Benchmarking PySpark shuffle: what the metrics actually tell you

Building a benchmarking utility for shuffle and network transfer metrics in Databricks clusters.

20 February 2026 · 7 min read

Shuffle is where PySpark jobs go to die. A query that processes 500GB of data might shuffle 2TB across the cluster, turning a 10-minute job into a 45-minute crawl. I built a benchmarking utility to make shuffle costs visible before they become production incidents.

Why shuffle metrics matter

Every groupBy, join, repartition, and window operation triggers a shuffle. Data is serialised, written to local disk, transferred across the network, deserialised, and reassembled. Each step has a cost, and those costs compound.

The problem is visibility.
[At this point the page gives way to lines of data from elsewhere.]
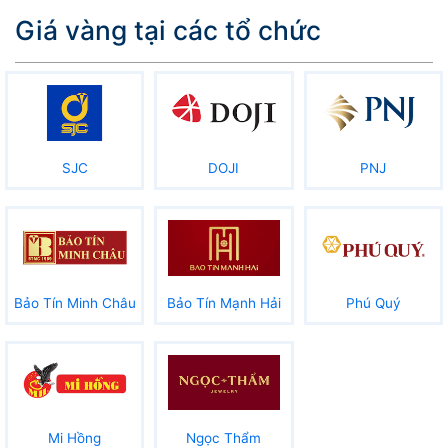
Giá vàng tại các tổ chức
SJC
DOJI
PNJ
Bảo Tín Minh Châu
Bảo Tín Mạnh Hải
Phú Quý
Mi Hồng
Ngọc Thẩm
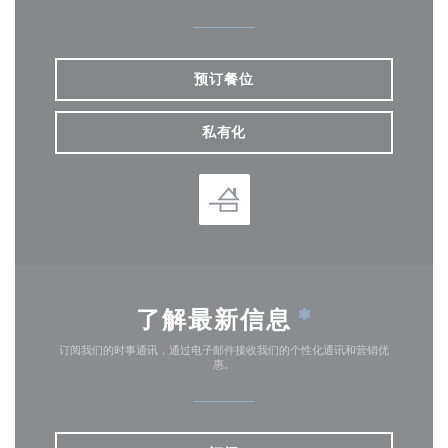
预订餐位
私有化
了解最新信息
*
订阅我们的时事通讯，通过电子邮件接收我们的个性化通讯和营销优
惠。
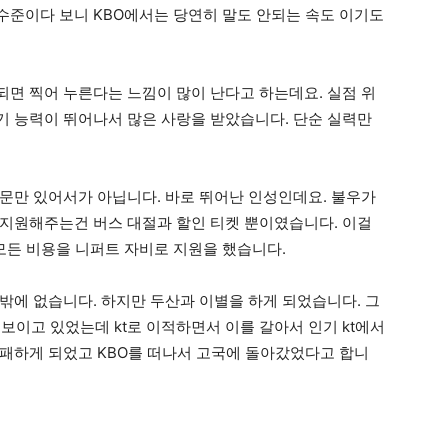
준이다 보니 KBO에서는 당연히 말도 안되는 속도 이기도
되면 찍어 누른다는 느낌이 많이 난다고 하는데요. 실점 위
 능력이 뛰어나서 많은 사랑을 받았습니다. 단순 실력만
문만 있어서가 아닙니다. 바로 뛰어난 인성인데요. 불우가
지원해주는건 버스 대절과 할인 티켓 뿐이였습니다. 이걸
모든 비용을 니퍼트 자비로 지원을 했습니다.
밖에 없습니다. 하지만 두산과 이별을 하게 되었습니다. 그
 보이고 있었는데 kt로 이적하면서 이를 갈아서 인기 kt에서
패하게 되었고 KBO를 떠나서 고국에 돌아갔었다고 합니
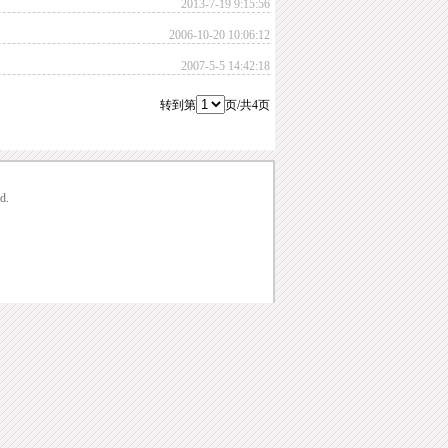
2013-7-19 9:15:56
2006-10-20 10:06:12
2007-5-5 14:42:18
转到第
页/共4页
d.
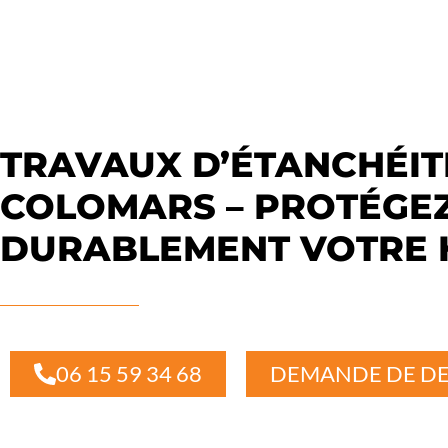
TRAVAUX D’ÉTANCHÉIT
COLOMARS – PROTÉGE
DURABLEMENT VOTRE 
06 15 59 34 68
DEMANDE DE DE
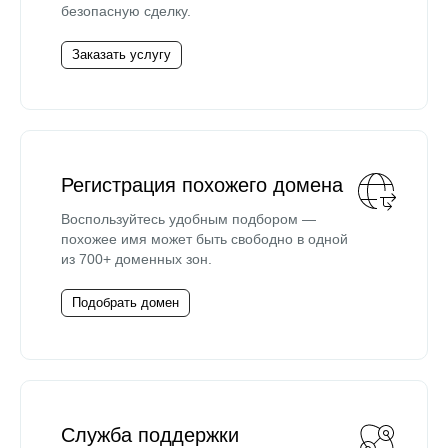
безопасную сделку.
Заказать услугу
Регистрация похожего домена
Воспользуйтесь удобным подбором —
похожее имя может быть свободно в одной
из 700+ доменных зон.
Подобрать домен
Служба поддержки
Spark’s UI shows shuffle read and write bytes, but not in a way that’s easy to compare across job versions or cluster configurations. You need structured metrics.

The benchmarking approach

from pyspark.sql import SparkSession
from dataclasses import dataclass
from time import perf_counter

@dataclass
class ShuffleMetrics:
    job_name: str
    shuffle_read_bytes: int
    shuffle_write_bytes: int
    network_bytes_sent: int
    executor_run_time_ms: int
    gc_time_ms: int
    peak_memory_bytes: int
    wall_clock_seconds: float

The utility wraps a Spark action, captures metrics from the Spark listener API, and logs them to a structured format. Running the same job with different configurations — partition counts, join strategies, broadcast thresholds — produces comparable data points.

Key findings from production workloads

After benchmarking several Databricks production jobs:

  • Partition count is the biggest lever. A job with 200 partitions shuffling 1TB will create 200 shuffle files per mapper. With 50 mappers, that’s 10,000 files per stage. Reducing to 100 partitions cut shuffle time by 35% on our workloads.
  • Broadcast joins eliminate shuffle entirely for small tables, but “small” depends on executor memory. The default 10MB threshold is too conservative for modern clusters.
  • GC time correlates with shuffle spill. When shuffle data exceeds available memory and spills to disk, GC pressure spikes. Monitoring GC time is an early warning for under-provisioned jobs.

The utility now runs as part of our CI pipeline. Every PR that modifies a PySpark job triggers a benchmark run against a sample dataset, and the metrics are compared against the baseline. Regressions in shuffle volume or execution time block the merge until reviewed.